Shayma joined me, drawing from the same mana pool but somehow doing something entirely different. My new Skills might have been responsible for the greater insight into dungeon combat, but they certainly didn’t give me more tools than just hurling raw mana with some precision. It was probably a personal lack, as I simply hadn’t had enough experience to evolve anything more complicated, but Shayma had no problems executing things with rather more finesse.
She whipped the [Chimaeric Neutronium] forward, some aspect of its weighty stellar magic slamming through the incoming magic and dispersing whole swaths of it, cutting into the opposing dungeon core’s metaphorical forces. Somehow she moved forward, despite the fact that I felt I was fairly well stuck in place, dancing into the framework of the foreign dungeon and wreaking destruction as she went.
Effective attacks were all well and good, but it would only go so far if we could do nothing but combat the nebulous morass of billions of miles of Great Dungeon. We needed to take the cores; the rest of it was just a distraction.
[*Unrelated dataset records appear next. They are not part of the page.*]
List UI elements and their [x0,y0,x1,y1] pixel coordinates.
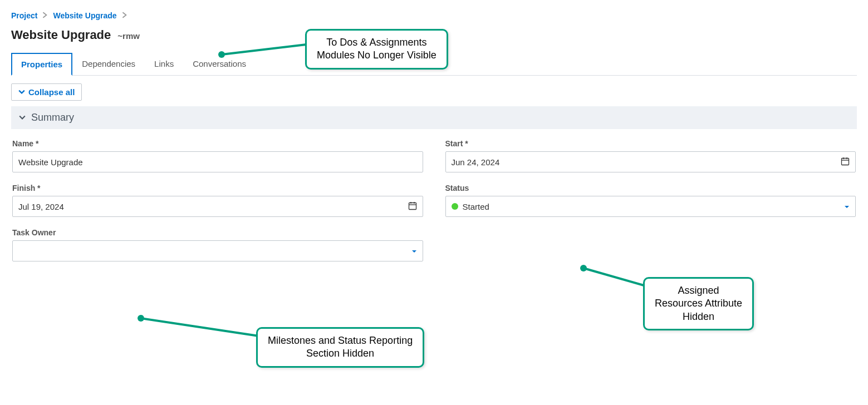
svg-line-10 [141,318,259,336]
chevron-down-icon [19,112,26,124]
field-status: Status Started [445,184,856,217]
svg-rect-0 [842,158,849,165]
chevron-right-icon [42,12,48,19]
tab-dependencies[interactable]: Dependencies [72,53,145,76]
task-owner-label: Task Owner [12,228,423,237]
collapse-all-button[interactable]: Collapse all [11,83,82,101]
svg-rect-4 [409,202,416,209]
field-start: Start * Jun 24, 2024 [445,139,856,172]
tab-links[interactable]: Links [145,53,183,76]
chevron-right-icon [121,12,128,19]
status-value: Started [463,202,489,211]
calendar-icon[interactable] [408,201,417,212]
breadcrumb-project[interactable]: Project [11,11,37,20]
name-input[interactable]: Website Upgrade [12,151,423,172]
callout-line: Assigned [655,284,742,297]
svg-point-11 [138,315,144,322]
summary-form: Name * Website Upgrade Start * Jun 24, 2… [11,139,857,261]
callout-line: Section Hidden [268,347,413,360]
tab-conversations[interactable]: Conversations [183,53,256,76]
start-value: Jun 24, 2024 [452,157,500,167]
callout-connector [136,313,264,340]
task-owner-select[interactable] [12,240,423,261]
page-subtitle: ~rmw [117,31,140,41]
status-label: Status [445,184,856,192]
status-dot-icon [452,203,458,210]
breadcrumb-website-upgrade[interactable]: Website Upgrade [53,11,116,20]
callout-line: Resources Attribute [655,297,742,310]
svg-line-12 [583,268,646,286]
name-label: Name * [12,139,423,148]
callout-line: To Dos & Assignments [317,36,437,49]
finish-input[interactable]: Jul 19, 2024 [12,196,423,217]
callout-line: Hidden [655,310,742,323]
toolbar: Collapse all [11,83,857,101]
start-input[interactable]: Jun 24, 2024 [445,151,856,172]
tab-properties[interactable]: Properties [11,53,72,76]
finish-value: Jul 19, 2024 [18,202,64,211]
field-task-owner: Task Owner [12,228,423,261]
callout-milestones: Milestones and Status Reporting Section … [256,327,424,368]
svg-point-13 [580,265,587,271]
caret-down-icon [844,202,850,211]
field-finish: Finish * Jul 19, 2024 [12,184,423,217]
callout-todos: To Dos & Assignments Modules No Longer V… [305,29,448,70]
name-value: Website Upgrade [18,157,83,167]
section-summary-header[interactable]: Summary [11,106,857,129]
calendar-icon[interactable] [841,157,850,167]
callout-line: Milestones and Status Reporting [268,334,413,347]
chevron-down-icon [18,87,25,97]
section-summary-title: Summary [31,112,74,124]
status-select[interactable]: Started [445,196,856,217]
page-title: Website Upgrade [11,28,111,42]
start-label: Start * [445,139,856,148]
callout-line: Modules No Longer Visible [317,49,437,62]
callout-assigned-resources: Assigned Resources Attribute Hidden [643,277,754,330]
caret-down-icon [411,246,417,256]
breadcrumb: Project Website Upgrade [11,11,857,20]
callout-connector [579,263,651,290]
field-name: Name * Website Upgrade [12,139,423,172]
finish-label: Finish * [12,184,423,192]
collapse-all-label: Collapse all [28,87,75,97]
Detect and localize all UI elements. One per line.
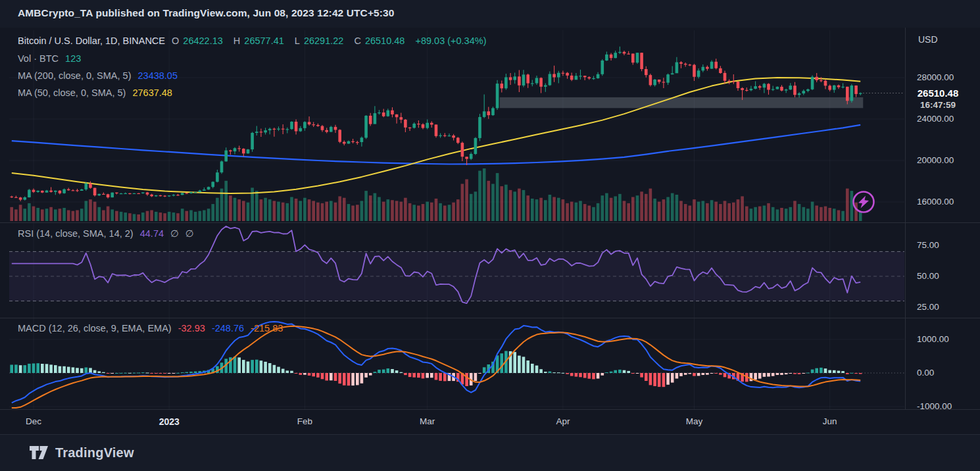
ohlc-low: L26291.22 [295,36,348,46]
tradingview-logo[interactable]: TradingView [29,444,134,461]
price-tick-label: 28000.00 [917,72,954,82]
time-axis-label: Feb [285,416,324,426]
time-axis-label: 2023 [149,416,189,427]
macd-hist-value: -32.93 [178,323,205,334]
last-price-badge: 26510.48 16:47:59 [907,85,969,113]
footer-bar: TradingView [0,434,980,471]
bar-countdown: 16:47:59 [907,99,969,111]
time-axis-label: Jun [810,416,850,426]
ohlc-high: H26577.41 [233,36,288,46]
macd-tick-label: 1000.00 [917,334,949,344]
brand-name: TradingView [55,445,134,460]
rsi-value: 44.74 [140,228,164,239]
time-axis-label: Dec [14,416,53,426]
rsi-hidden-value-1: ∅ [170,228,179,239]
time-axis-label: Mar [408,416,447,426]
rsi-tick-label: 50.00 [917,271,939,281]
price-tick-label: 16000.00 [917,197,954,207]
ma200-legend-row: MA (200, close, 0, SMA, 5) 23438.05 [18,70,182,81]
tradingview-mark-icon [29,444,49,461]
publish-line: AMBCrypto_TA published on TradingView.co… [18,7,394,19]
chart-area[interactable]: Bitcoin / U.S. Dollar, 1D, BINANCE O2642… [0,28,980,409]
volume-label: Vol · BTC [18,53,59,64]
rsi-tick-label: 25.00 [917,302,939,312]
flash-action-button[interactable] [851,189,876,214]
time-axis[interactable]: Dec2023FebMarAprMayJun [0,409,980,435]
time-axis-label: May [674,416,714,426]
ma50-legend-row: MA (50, close, 0, SMA, 5) 27637.48 [18,87,176,98]
ma50-label: MA (50, close, 0, SMA, 5) [18,87,126,98]
macd-label: MACD (12, 26, close, 9, EMA, EMA) [18,323,172,334]
symbol-legend-row: Bitcoin / U.S. Dollar, 1D, BINANCE O2642… [18,36,490,46]
macd-legend-row: MACD (12, 26, close, 9, EMA, EMA) -32.93… [18,323,287,334]
currency-label: USD [918,34,938,45]
ohlc-close: C26510.48 [354,36,408,46]
price-axis[interactable]: USD 26510.48 16:47:59 28000.0024000.0020… [905,28,980,409]
ma200-label: MA (200, close, 0, SMA, 5) [18,70,131,81]
volume-legend-row: Vol · BTC 123 [18,53,85,64]
price-tick-label: 20000.00 [917,155,954,165]
macd-signal-value: -215.83 [251,323,283,334]
last-price-value: 26510.48 [907,87,969,99]
rsi-label: RSI (14, close, SMA, 14, 2) [18,228,134,239]
chart-canvas[interactable] [0,28,980,409]
ma50-value: 27637.48 [132,87,172,98]
macd-tick-label: 0.00 [917,368,934,378]
rsi-legend-row: RSI (14, close, SMA, 14, 2) 44.74 ∅ ∅ [18,228,197,239]
price-change: +89.03 (+0.34%) [415,36,486,46]
publish-header: AMBCrypto_TA published on TradingView.co… [0,0,980,28]
tradingview-snapshot-page: AMBCrypto_TA published on TradingView.co… [0,0,980,471]
symbol-title: Bitcoin / U.S. Dollar, 1D, BINANCE [18,36,165,46]
time-axis-label: Apr [543,416,583,426]
ohlc-open: O26422.13 [172,36,227,46]
macd-line-value: -248.76 [212,323,244,334]
price-tick-label: 24000.00 [917,114,954,124]
ma200-value: 23438.05 [138,70,178,81]
rsi-hidden-value-2: ∅ [185,228,194,239]
rsi-tick-label: 75.00 [917,240,939,250]
lightning-icon [858,196,869,209]
volume-value: 123 [65,53,81,64]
Even if we were directly touching them, they didn’t seem to be anywhere in the sensorium, or at least, I couldn’t see them past the rest of it.
“Can you tell what we need to target?” Since Shayma seemed to work by different rules, maybe she could actually see where the metaphorical — or possibly metaphysical — core locations were.
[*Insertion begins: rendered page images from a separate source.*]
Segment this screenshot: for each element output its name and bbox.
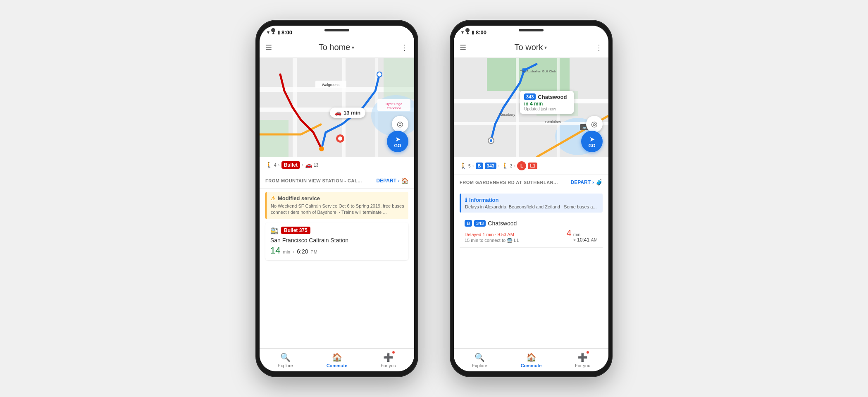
tooltip-time-2: in 4 min [524,101,570,107]
scroll-content-1: ⚠ Modified service No Weekend SF Caltrai… [260,189,414,348]
svg-rect-6 [260,120,289,157]
info-text-2: Delays in Alexandria, Beaconsfield and Z… [465,204,599,209]
speaker-1 [324,29,349,31]
svg-text:Francisco: Francisco [387,106,401,110]
route-timing-1: 14 min › 6:20 PM [270,245,403,256]
walk-count-2b: 3 [510,164,513,168]
tooltip-route-2: 343 [524,93,536,100]
rc2-delay-2: Delayed 1 min · 9:53 AM [465,232,519,237]
tooltip-title-2: 343 Chatswood [524,93,570,100]
phone-1: ▾ ▲ ▮ 8:00 ☰ To home ▾ ⋮ [256,21,417,376]
nav-explore-1[interactable]: 🔍 Explore [260,349,311,371]
explore-label-2: Explore [472,363,487,368]
bottom-nav-2: 🔍 Explore 🏠 Commute ➕ For you [454,348,608,371]
dropdown-arrow-2: ▾ [544,45,547,50]
step-arrow-5: › [514,163,515,169]
alert-title-1: ⚠ Modified service [271,195,404,201]
from-row-2: FROM GARDENERS RD AT SUTHERLAN... DEPART… [454,175,608,190]
bag-icon-2: 🧳 [596,179,603,186]
hamburger-icon-1[interactable]: ☰ [265,43,272,52]
phone-screen-1: ▾ ▲ ▮ 8:00 ☰ To home ▾ ⋮ [260,26,414,371]
foryou-icon-1: ➕ [383,353,393,362]
timing-time-1: 6:20 PM [297,248,317,255]
nav-foryou-1[interactable]: ➕ For you [362,349,414,371]
battery-icon-2: ▮ [472,30,474,35]
rc2-connect-2: 15 min to connect to 🚍 L1 [465,238,519,243]
go-arrow-icon-1: ➤ [395,135,401,143]
camera-2 [465,28,470,32]
timing-mins-1: 14 [270,245,280,256]
from-label-wrapper-1: FROM MOUNTAIN VIEW STATION - CAL... [265,178,362,183]
alert-title-text-1: Modified service [278,195,320,201]
nav-foryou-2[interactable]: ➕ For you [557,349,608,371]
route-destination-1: San Francisco Caltrain Station [270,237,403,244]
step-arrow-4: › [498,163,500,169]
nav-explore-2[interactable]: 🔍 Explore [454,349,506,371]
time-value-1: 6:20 [297,248,308,255]
location-button-2[interactable]: ◎ [586,116,603,132]
svg-rect-26 [516,58,519,157]
svg-text:Rosebery: Rosebery [499,112,515,117]
walk-icon-2b: 🚶 [501,163,508,169]
walk-count-1: 4 [274,163,277,167]
status-bar-2: ▾ ▲ ▮ 8:00 [454,26,608,37]
bus-l-2: L [517,161,526,170]
tooltip-updated-2: Updated just now [524,107,570,111]
step-arrow-1: › [278,162,280,168]
info-title-text-2: Information [469,197,499,203]
header-title-1[interactable]: To home ▾ [319,43,355,52]
foryou-badge-2: ➕ [577,352,588,362]
map-tooltip-2: 343 Chatswood in 4 min Updated just now [520,91,574,114]
foryou-badge-1: ➕ [383,352,393,362]
wifi-icon: ▾ [267,30,269,35]
more-icon-1[interactable]: ⋮ [401,43,408,52]
status-time-1: 8:00 [281,29,292,36]
route-card-1[interactable]: 🚉 Bullet 375 San Francisco Caltrain Stat… [265,222,408,260]
go-button-2[interactable]: ➤ GO [581,131,603,152]
svg-text:Walgreens: Walgreens [322,83,340,87]
rc2-arrow: > [573,237,576,242]
depart-button-1[interactable]: DEPART › 🏠 [377,177,408,184]
bus-badge-1: Bullet [281,161,300,169]
location-button-1[interactable]: ◎ [392,116,408,132]
more-icon-2[interactable]: ⋮ [595,43,603,52]
train-icon-1: 🚉 [270,227,279,234]
route-card-2[interactable]: B 343 Chatswood Delayed 1 min · 9:53 AM … [460,216,603,248]
depart-button-2[interactable]: DEPART › 🧳 [571,179,603,186]
time-text-1: 13 min [343,110,360,116]
go-button-1[interactable]: ➤ GO [387,131,408,152]
tooltip-dest-2: Chatswood [538,94,567,100]
commute-label-1: Commute [327,363,348,368]
svg-rect-7 [384,58,414,99]
badge-dot-2 [586,351,589,354]
rc2-timing-2: 4 min > 10:41 AM [566,228,598,243]
speaker-2 [519,29,544,31]
map-area-2: 🚌 Rosebery Eastlakes The Australian Golf… [454,58,608,157]
route-steps-2: 🚶 5 › B 343 › 🚶 3 › L L1 [454,157,608,175]
explore-icon-1: 🔍 [280,352,291,362]
car-count-1: 13 [314,163,318,167]
svg-text:Eastlakes: Eastlakes [545,120,561,124]
timing-arrow-1: › [293,249,294,255]
from-label-2: FROM GARDENERS RD AT SUTHERLAN... [460,180,558,185]
svg-point-11 [319,146,324,151]
nav-commute-1[interactable]: 🏠 Commute [311,349,363,371]
rc2-badge-b: B [465,220,472,227]
alert-box-1: ⚠ Modified service No Weekend SF Caltrai… [265,192,408,219]
rc2-info-2: Delayed 1 min · 9:53 AM 15 min to connec… [465,228,598,243]
rc2-label: min [573,232,598,237]
nav-commute-2[interactable]: 🏠 Commute [506,349,557,371]
hamburger-icon-2[interactable]: ☰ [460,43,466,52]
go-label-1: GO [394,143,401,148]
bus-l1-2: L1 [528,163,537,169]
time-badge-1: 🚗 13 min [330,108,365,118]
svg-point-14 [338,136,342,141]
header-title-2[interactable]: To work ▾ [515,43,547,52]
foryou-icon-2: ➕ [577,353,588,362]
title-text-1: To home [319,43,351,52]
route-steps-1: 🚶 4 › Bullet › 🚗 13 [260,157,414,173]
phone-frame-1: ▾ ▲ ▮ 8:00 ☰ To home ▾ ⋮ [256,21,417,376]
info-icon-2: ℹ [465,197,467,203]
explore-label-1: Explore [278,363,293,368]
rc2-mins-2: 4 [566,228,571,239]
“It’s behind that wavefront,” she replied, which was endlessly frustrating. The reason we’d gone all the way down to the cores was to shortcut having to deal with the rest of the dungeon. I could have done this just as well from up above. “I’m glad we don’t have to deal with everything else,” she added, as if she could hear my thoughts.
“What everything else?”
“Literally, everything past that mess!” Shayma shot back, and it was only then that I realized that beyond the assault thundering down on us was not an end to the conceptual space, but rather the actual rest of the Great Dungeon. Everything I could feel, everything that seemed to extend almost without limit, was just the combined might of the governing cores themselves, acting as extensions of the area they governed. The reality of the Great Dungeon was just so big it had seemed like a blank wall.
Suddenly, the hostile force we did have to deal with looked far more manageable. I stopped being distracted and kept hurling out bolts and spears of Bane mana, of which I had a nearly endless supply. It was really, really nice having insane mana regeneration, so even after setting up the massive fields to screen the rift above I was hard-pressed to spend it faster than I gained it.
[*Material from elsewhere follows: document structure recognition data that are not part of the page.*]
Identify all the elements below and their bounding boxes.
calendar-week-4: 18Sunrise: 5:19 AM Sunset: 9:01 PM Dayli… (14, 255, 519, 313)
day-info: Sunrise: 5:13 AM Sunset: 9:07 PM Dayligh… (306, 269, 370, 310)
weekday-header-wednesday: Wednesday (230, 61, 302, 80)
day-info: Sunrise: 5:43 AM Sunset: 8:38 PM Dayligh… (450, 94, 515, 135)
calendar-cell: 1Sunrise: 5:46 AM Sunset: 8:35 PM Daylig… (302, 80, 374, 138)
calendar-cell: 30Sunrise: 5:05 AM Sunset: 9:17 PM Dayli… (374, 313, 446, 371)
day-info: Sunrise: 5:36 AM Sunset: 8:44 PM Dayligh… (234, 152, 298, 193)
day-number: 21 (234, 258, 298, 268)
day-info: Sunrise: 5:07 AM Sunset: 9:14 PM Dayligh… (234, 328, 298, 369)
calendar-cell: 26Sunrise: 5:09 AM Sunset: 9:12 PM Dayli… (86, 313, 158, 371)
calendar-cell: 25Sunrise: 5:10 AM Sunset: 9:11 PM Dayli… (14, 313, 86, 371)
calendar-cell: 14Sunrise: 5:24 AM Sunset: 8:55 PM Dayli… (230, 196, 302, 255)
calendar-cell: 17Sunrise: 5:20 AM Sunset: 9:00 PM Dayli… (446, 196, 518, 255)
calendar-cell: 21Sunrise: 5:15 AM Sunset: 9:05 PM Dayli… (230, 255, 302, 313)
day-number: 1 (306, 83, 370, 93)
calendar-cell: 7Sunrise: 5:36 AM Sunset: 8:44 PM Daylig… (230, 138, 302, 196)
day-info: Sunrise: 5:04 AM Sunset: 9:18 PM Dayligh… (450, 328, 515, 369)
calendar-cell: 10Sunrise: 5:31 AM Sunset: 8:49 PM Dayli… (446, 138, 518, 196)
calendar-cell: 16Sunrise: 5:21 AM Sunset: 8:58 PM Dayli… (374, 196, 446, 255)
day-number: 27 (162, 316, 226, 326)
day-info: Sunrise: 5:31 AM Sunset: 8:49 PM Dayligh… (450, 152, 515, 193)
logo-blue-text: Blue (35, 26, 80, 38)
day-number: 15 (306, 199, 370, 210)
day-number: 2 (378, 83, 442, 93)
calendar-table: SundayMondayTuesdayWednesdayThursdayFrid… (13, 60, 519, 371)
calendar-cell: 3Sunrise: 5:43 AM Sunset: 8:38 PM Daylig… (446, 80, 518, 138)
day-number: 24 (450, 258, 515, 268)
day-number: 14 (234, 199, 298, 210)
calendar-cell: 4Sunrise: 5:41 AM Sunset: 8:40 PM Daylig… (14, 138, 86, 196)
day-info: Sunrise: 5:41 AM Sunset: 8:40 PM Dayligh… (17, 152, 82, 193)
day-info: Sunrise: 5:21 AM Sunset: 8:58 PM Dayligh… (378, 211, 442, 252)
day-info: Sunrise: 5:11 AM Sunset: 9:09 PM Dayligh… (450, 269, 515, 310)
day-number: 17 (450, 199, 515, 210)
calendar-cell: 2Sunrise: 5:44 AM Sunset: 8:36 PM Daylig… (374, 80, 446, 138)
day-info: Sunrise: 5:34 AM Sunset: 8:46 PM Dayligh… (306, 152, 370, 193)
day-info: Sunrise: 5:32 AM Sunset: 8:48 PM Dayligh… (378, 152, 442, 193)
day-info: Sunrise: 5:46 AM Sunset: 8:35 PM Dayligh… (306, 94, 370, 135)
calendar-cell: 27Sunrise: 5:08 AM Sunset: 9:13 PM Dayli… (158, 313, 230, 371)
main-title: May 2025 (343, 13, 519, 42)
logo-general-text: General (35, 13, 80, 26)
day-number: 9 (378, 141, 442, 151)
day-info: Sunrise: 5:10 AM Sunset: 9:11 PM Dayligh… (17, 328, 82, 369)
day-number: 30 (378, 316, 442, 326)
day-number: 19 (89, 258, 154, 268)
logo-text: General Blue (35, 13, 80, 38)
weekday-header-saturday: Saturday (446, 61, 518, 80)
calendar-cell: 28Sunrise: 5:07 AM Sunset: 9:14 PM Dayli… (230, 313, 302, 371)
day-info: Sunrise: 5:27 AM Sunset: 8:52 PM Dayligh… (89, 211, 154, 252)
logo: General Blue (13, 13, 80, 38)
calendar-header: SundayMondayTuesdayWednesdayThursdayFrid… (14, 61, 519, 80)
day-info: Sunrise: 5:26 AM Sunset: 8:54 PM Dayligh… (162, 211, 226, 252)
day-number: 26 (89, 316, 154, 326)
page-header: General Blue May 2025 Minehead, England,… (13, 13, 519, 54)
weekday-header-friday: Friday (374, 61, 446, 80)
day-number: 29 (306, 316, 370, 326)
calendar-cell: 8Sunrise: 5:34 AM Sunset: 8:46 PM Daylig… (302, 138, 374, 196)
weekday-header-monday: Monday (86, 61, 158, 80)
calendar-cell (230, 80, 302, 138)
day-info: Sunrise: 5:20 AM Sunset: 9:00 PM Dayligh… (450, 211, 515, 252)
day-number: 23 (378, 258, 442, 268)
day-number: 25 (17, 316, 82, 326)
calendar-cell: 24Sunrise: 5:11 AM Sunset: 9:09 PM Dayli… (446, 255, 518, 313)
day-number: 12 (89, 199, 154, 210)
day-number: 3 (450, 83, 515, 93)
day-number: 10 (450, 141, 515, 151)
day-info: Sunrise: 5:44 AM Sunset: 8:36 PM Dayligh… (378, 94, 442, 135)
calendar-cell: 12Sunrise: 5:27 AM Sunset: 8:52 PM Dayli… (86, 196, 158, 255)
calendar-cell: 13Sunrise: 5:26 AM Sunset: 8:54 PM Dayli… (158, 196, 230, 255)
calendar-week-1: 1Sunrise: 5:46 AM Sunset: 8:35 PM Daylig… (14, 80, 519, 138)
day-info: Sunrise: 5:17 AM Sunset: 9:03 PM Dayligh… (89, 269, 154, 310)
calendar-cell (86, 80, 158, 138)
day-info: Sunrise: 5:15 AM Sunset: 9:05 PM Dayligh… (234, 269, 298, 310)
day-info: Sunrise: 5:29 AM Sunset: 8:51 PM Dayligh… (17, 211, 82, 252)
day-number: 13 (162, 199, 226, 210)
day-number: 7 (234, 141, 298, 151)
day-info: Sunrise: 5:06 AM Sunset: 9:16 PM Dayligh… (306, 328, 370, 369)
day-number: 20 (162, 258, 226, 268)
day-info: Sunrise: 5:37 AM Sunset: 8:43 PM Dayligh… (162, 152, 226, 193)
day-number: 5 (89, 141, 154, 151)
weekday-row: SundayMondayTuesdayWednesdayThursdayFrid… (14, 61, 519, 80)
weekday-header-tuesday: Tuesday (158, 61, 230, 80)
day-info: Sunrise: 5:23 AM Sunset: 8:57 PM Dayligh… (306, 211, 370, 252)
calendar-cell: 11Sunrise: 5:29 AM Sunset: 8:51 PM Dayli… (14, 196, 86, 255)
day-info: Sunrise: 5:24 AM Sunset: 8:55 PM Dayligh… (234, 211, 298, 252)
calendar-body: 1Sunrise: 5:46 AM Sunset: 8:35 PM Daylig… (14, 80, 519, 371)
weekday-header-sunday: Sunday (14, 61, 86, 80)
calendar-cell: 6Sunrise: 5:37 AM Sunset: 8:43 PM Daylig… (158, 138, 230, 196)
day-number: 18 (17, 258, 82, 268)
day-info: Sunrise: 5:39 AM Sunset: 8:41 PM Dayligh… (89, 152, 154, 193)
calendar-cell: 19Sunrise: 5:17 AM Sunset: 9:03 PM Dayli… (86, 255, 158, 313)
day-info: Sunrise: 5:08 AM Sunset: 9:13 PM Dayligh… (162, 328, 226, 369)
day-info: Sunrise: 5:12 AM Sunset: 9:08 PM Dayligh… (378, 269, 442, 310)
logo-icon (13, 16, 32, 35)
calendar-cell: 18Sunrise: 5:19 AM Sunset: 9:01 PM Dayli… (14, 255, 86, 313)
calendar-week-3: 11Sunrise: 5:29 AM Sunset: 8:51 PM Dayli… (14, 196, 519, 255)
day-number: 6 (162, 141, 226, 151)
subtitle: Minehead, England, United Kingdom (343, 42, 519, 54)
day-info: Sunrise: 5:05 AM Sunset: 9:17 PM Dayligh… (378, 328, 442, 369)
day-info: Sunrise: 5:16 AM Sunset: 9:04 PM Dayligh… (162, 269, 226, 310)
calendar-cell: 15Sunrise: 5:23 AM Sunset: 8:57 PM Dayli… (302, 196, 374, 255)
Actually, the two of us worked together pretty darn well. I could snipe the confluences and shortcuts that channeled the intense rush of mana and break up its concentration, forcing it to spread out, while Shayma was able to forge ahead and cut off the sources of the attacks, annihilating the bits that I exposed for her. While seconds stretched out in the real world, we started to make inroads on the power that was still aiming for me.
At least, we seemed to be doing well until a thread of that power got past our combined efforts and slammed down into me, the feedback rattling the seed-ship. It stung a bit, but the problem wasn’t the frankly irrelevant amount of pain. It was that the attack surged straight through me without any way for me to stop it, slamming into one of my [Sacrificial Cores].
It exploded with enough force to throw a mushroom cloud into the sky above the Caldera.